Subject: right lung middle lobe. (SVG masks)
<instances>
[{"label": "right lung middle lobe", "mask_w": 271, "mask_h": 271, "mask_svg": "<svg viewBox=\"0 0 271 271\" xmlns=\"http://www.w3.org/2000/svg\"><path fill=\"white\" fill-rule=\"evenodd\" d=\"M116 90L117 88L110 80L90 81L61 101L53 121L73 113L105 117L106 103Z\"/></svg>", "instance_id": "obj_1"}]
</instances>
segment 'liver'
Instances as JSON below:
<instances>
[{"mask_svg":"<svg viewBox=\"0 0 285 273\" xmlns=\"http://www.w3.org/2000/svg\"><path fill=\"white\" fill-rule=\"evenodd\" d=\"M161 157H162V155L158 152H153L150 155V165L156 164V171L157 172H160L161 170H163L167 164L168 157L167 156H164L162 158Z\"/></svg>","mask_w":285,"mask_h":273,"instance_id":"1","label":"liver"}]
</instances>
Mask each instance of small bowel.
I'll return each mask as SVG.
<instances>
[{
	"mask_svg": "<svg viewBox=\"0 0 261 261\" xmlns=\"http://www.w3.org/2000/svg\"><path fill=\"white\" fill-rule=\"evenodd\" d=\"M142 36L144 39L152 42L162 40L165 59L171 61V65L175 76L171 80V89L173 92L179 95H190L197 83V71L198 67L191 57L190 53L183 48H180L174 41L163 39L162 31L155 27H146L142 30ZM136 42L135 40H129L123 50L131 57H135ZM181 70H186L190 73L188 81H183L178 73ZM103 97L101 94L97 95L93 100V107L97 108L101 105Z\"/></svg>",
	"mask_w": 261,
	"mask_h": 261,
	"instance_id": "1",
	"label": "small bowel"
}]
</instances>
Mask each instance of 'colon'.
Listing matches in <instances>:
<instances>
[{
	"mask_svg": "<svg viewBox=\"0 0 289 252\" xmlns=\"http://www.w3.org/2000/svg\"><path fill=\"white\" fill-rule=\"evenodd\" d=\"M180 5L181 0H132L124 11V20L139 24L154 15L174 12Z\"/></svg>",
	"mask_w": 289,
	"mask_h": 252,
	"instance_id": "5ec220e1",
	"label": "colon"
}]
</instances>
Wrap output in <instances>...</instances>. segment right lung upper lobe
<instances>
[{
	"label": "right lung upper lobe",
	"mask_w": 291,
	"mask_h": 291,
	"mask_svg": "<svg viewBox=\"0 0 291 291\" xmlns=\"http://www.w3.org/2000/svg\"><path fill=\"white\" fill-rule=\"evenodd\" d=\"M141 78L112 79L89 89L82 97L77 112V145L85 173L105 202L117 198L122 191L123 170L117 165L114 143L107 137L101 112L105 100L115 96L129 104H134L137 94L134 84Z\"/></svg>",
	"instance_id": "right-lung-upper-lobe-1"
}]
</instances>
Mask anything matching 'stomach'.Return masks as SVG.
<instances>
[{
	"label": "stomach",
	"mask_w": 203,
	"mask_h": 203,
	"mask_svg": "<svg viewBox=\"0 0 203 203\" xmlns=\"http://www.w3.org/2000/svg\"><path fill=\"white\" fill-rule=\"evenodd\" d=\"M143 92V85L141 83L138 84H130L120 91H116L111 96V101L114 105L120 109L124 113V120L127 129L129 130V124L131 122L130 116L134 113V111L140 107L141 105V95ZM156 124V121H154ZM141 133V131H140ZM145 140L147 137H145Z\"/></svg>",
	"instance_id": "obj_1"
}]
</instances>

-*-*-

WHAT YOU NEED TO DO:
Transcribe exactly, please, the lines from the one with "Wrap output in" to the last line of the entries above, ends included.

ANSWER FOR THIS EXERCISE:
Wrap output in <instances>...</instances>. segment right lung upper lobe
<instances>
[{
	"label": "right lung upper lobe",
	"mask_w": 291,
	"mask_h": 291,
	"mask_svg": "<svg viewBox=\"0 0 291 291\" xmlns=\"http://www.w3.org/2000/svg\"><path fill=\"white\" fill-rule=\"evenodd\" d=\"M141 78L112 79L89 89L82 97L77 112V145L85 173L105 202L117 198L122 191L123 170L117 165L114 143L107 137L101 112L105 100L115 96L129 104H134L137 94L134 84Z\"/></svg>",
	"instance_id": "right-lung-upper-lobe-1"
}]
</instances>
Mask anything matching 'stomach'.Return masks as SVG.
<instances>
[{
	"label": "stomach",
	"mask_w": 203,
	"mask_h": 203,
	"mask_svg": "<svg viewBox=\"0 0 203 203\" xmlns=\"http://www.w3.org/2000/svg\"><path fill=\"white\" fill-rule=\"evenodd\" d=\"M143 92V85L141 83L138 84H130L120 91H116L111 96V101L114 105L120 109L124 113V120L127 129L129 130V124L131 122L130 116L134 113V111L140 107L141 105V95ZM156 124V121H154ZM141 133V131H140ZM145 140L147 137H145Z\"/></svg>",
	"instance_id": "obj_1"
}]
</instances>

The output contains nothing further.